▸ **Exercise details**
Images should be omitted while the rest of the data is duplicated exactly.

▸ **Entries supplied**
[Start of section]
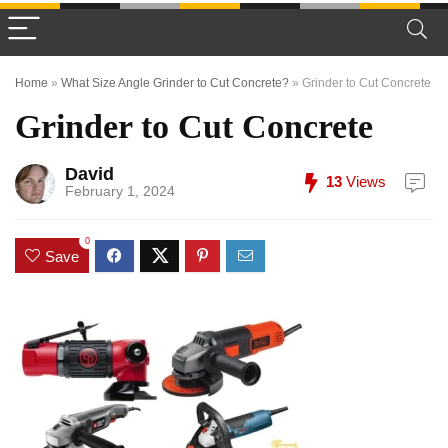
Home
»
What Size Angle Grinder to Cut Concrete?
»
Grinder to Cut Concrete
Grinder to Cut Concrete
David
13
Views
February 1, 2024
0
Save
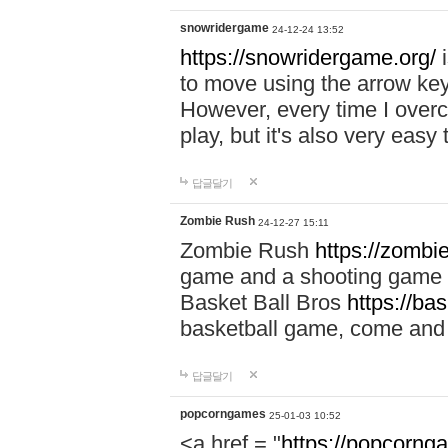
snowridergame
24-12-24 13:52
https://snowridergame.org/
i
to move using the arrow key
However, every time I overcom
play, but it's also very eas
답글달기
Zombie Rush
24-12-27 15:11
Zombie Rush
https://zombie
game and a shooting game t
Basket Ball Bros
https://ba
basketball game, come and 
답글달기
popcorngames
25-01-03 10:52
<a href = "
https://popcorng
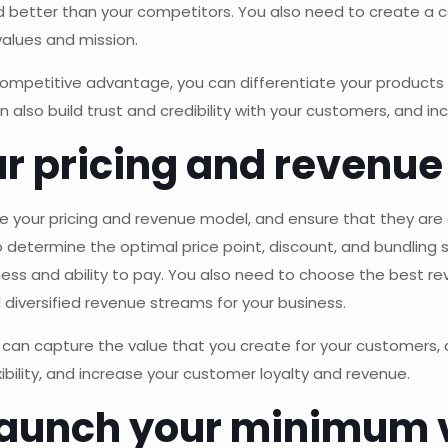
d better than your competitors. You also need to create a c
values and mission.
competitive advantage, you can differentiate your products 
also build trust and credibility with your customers, and i
ur pricing and revenu
ze your pricing and revenue model, and ensure that they are 
etermine the optimal price point, discount, and bundling 
ness and ability to pay. You also need to choose the best r
 diversified revenue streams for your business.
 can capture the value that you create for your customers, a
bility, and increase your customer loyalty and revenue.
 launch your minimum 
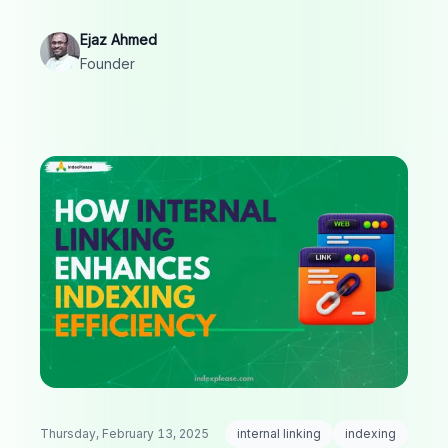
visibility.
Ejaz Ahmed
Founder
Thursday, February 13, 2025
internal linking
indexing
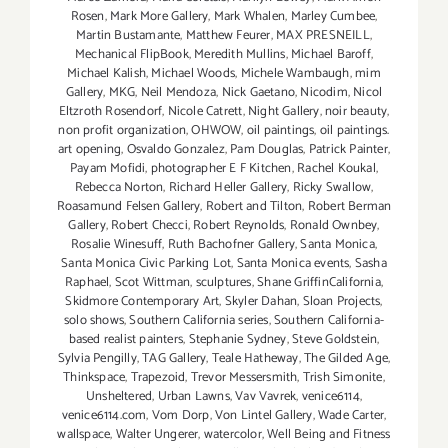
Rosen
,
Mark More Gallery
,
Mark Whalen
,
Marley Cumbee
,
Martin Bustamante
,
Matthew Feurer
,
MAX PRESNEILL
,
Mechanical FlipBook
,
Meredith Mullins
,
Michael Baroff
,
Michael Kalish
,
Michael Woods
,
Michele Wambaugh
,
mim
Gallery
,
MKG
,
Neil Mendoza
,
Nick Gaetano
,
Nicodim
,
Nicol
Eltzroth Rosendorf
,
Nicole Catrett
,
Night Gallery
,
noir beauty
,
non profit organization
,
OHWOW
,
oil paintings
,
oil paintings.
art opening
,
Osvaldo Gonzalez
,
Pam Douglas
,
Patrick Painter
,
Payam Mofidi
,
photographer E F Kitchen
,
Rachel Koukal
,
Rebecca Norton
,
Richard Heller Gallery
,
Ricky Swallow
,
Roasamund Felsen Gallery
,
Robert and Tilton
,
Robert Berman
Gallery
,
Robert Checci
,
Robert Reynolds
,
Ronald Ownbey
,
Rosalie Winesuff
,
Ruth Bachofner Gallery
,
Santa Monica
,
Santa Monica Civic Parking Lot
,
Santa Monica events
,
Sasha
Raphael
,
Scot Wittman
,
sculptures
,
Shane GriffinCalifornia
,
Skidmore Contemporary Art
,
Skyler Dahan
,
Sloan Projects
,
solo shows
,
Southern California series
,
Southern California-
based realist painters
,
Stephanie Sydney
,
Steve Goldstein
,
Sylvia Pengilly
,
TAG Gallery
,
Teale Hatheway
,
The Gilded Age
,
Thinkspace
,
Trapezoid
,
Trevor Messersmith
,
Trish Simonite
,
Unsheltered
,
Urban Lawns
,
Vav Vavrek
,
venice6114
,
venice6114.com
,
Vom Dorp
,
Von Lintel Gallery
,
Wade Carter
,
wallspace
,
Walter Ungerer
,
watercolor
,
Well Being and Fitness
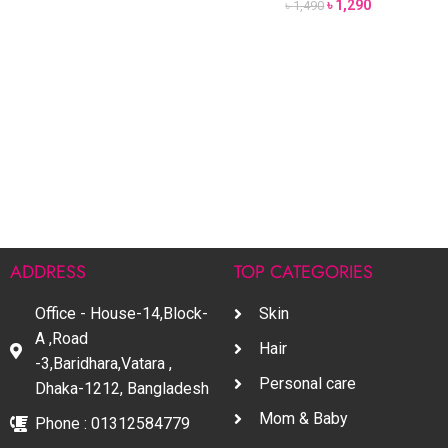
৳
1,290
৳
1,490
ADDRESS
TOP CATEGORIES
Office - House-14,Block-
Skin
A ,Road
Hair
-3,Baridhara,Vatara ,
Personal care
Dhaka-1212, Bangladesh
Mom & Baby
Phone : 01312584779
[End of section]
▸ **The answer**
Home
»
What Size Angle Grinder to Cut Concrete?
»
Grinder to Cut Concrete
Grinder to Cut Concrete
David
13
Views
February 1, 2024
0
Save
snowridergame
24-12-24 13:52
https://snowridergame.org/
i
to move using the arrow key
However, every time I overcom
play, but it's also very eas
답글달기
Zombie Rush
24-12-27 15:11
Zombie Rush
https://zombie
game and a shooting game t
Basket Ball Bros
https://ba
basketball game, come and 
답글달기
popcorngames
25-01-03 10:52
<a href = "
https://popcorng
d better than your competitors. You also need to create a c
values and mission.
competitive advantage, you can differentiate your products 
also build trust and credibility with your customers, and i
ur pricing and revenu
ze your pricing and revenue model, and ensure that they are 
etermine the optimal price point, discount, and bundling 
ness and ability to pay. You also need to choose the best r
 diversified revenue streams for your business.
 can capture the value that you create for your customers, a
bility, and increase your customer loyalty and revenue.
 launch your minimum 
visibility.
Ejaz Ahmed
Founder
Thursday, February 13, 2025
internal linking
indexing
Rosen
,
Mark More Gallery
,
Mark Whalen
,
Marley Cumbee
,
Martin Bustamante
,
Matthew Feurer
,
MAX PRESNEILL
,
Mechanical FlipBook
,
Meredith Mullins
,
Michael Baroff
,
Michael Kalish
,
Michael Woods
,
Michele Wambaugh
,
mim
Gallery
,
MKG
,
Neil Mendoza
,
Nick Gaetano
,
Nicodim
,
Nicol
Eltzroth Rosendorf
,
Nicole Catrett
,
Night Gallery
,
noir beauty
,
non profit organization
,
OHWOW
,
oil paintings
,
oil paintings.
art opening
,
Osvaldo Gonzalez
,
Pam Douglas
,
Patrick Painter
,
Payam Mofidi
,
photographer E F Kitchen
,
Rachel Koukal
,
Rebecca Norton
,
Richard Heller Gallery
,
Ricky Swallow
,
Roasamund Felsen Gallery
,
Robert and Tilton
,
Robert Berman
Gallery
,
Robert Checci
,
Robert Reynolds
,
Ronald Ownbey
,
Rosalie Winesuff
,
Ruth Bachofner Gallery
,
Santa Monica
,
Santa Monica Civic Parking Lot
,
Santa Monica events
,
Sasha
Raphael
,
Scot Wittman
,
sculptures
,
Shane GriffinCalifornia
,
Skidmore Contemporary Art
,
Skyler Dahan
,
Sloan Projects
,
solo shows
,
Southern California series
,
Southern California-
based realist painters
,
Stephanie Sydney
,
Steve Goldstein
,
Sylvia Pengilly
,
TAG Gallery
,
Teale Hatheway
,
The Gilded Age
,
Thinkspace
,
Trapezoid
,
Trevor Messersmith
,
Trish Simonite
,
Unsheltered
,
Urban Lawns
,
Vav Vavrek
,
venice6114
,
venice6114.com
,
Vom Dorp
,
Von Lintel Gallery
,
Wade Carter
,
wallspace
,
Walter Ungerer
,
watercolor
,
Well Being and Fitness
৳
1,290
৳
1,490
ADDRESS
TOP CATEGORIES
Office - House-14,Block-
Skin
A ,Road
Hair
-3,Baridhara,Vatara ,
Personal care
Dhaka-1212, Bangladesh
Mom & Baby
Phone : 01312584779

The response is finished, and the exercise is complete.